DIMACS Seminar on Math and CS in Biology
Title:
Some combinatorial problems of evolutionary trees
Speaker:
- Dr. Laszlo Szekely
- Eotvos University, Budapest, Hungary
Place:
- Seminar Room 431, CoRE Building,
- Busch Campus, Rutgers University
Time:
- 3:00 PM
- Monday, February 27, 1995
Abstract:
Tree reconstruction based on the parsimony principle led to
the following enumeration problem: what is the average length
of labelled binary trees with a given leaf colouration? This
problem was answered for 2 colours and is still open in
general. The solution of the general problem seems to require
a better understanding of the length of a tree.
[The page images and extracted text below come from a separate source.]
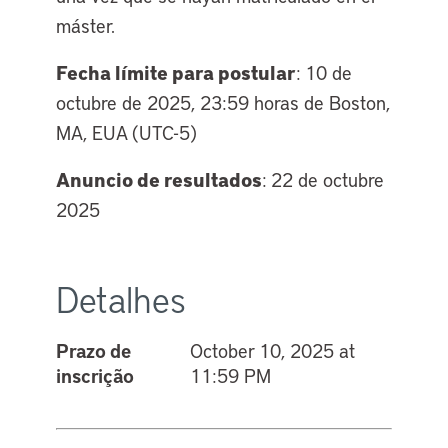
máster.
Fecha límite para postular
: 10 de
octubre de 2025, 23:59 horas de Boston,
MA, EUA (UTC-5)
Anuncio de resultados
: 22 de octubre
2025
Detalhes
Prazo de
October 10, 2025 at
inscrição
11:59 PM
One step has
been made in this direction: a min-max theorem for the length
of the leaf-coloured tree. From the point of view of combinatorial
optimization, this is a min-max theorem for a type of multiway
cut problem.
Tree reconstruction under the Kimura-3 model is possible from
the probability distribution of leaf colourations, if the
probability for not changing is big enough on all edges.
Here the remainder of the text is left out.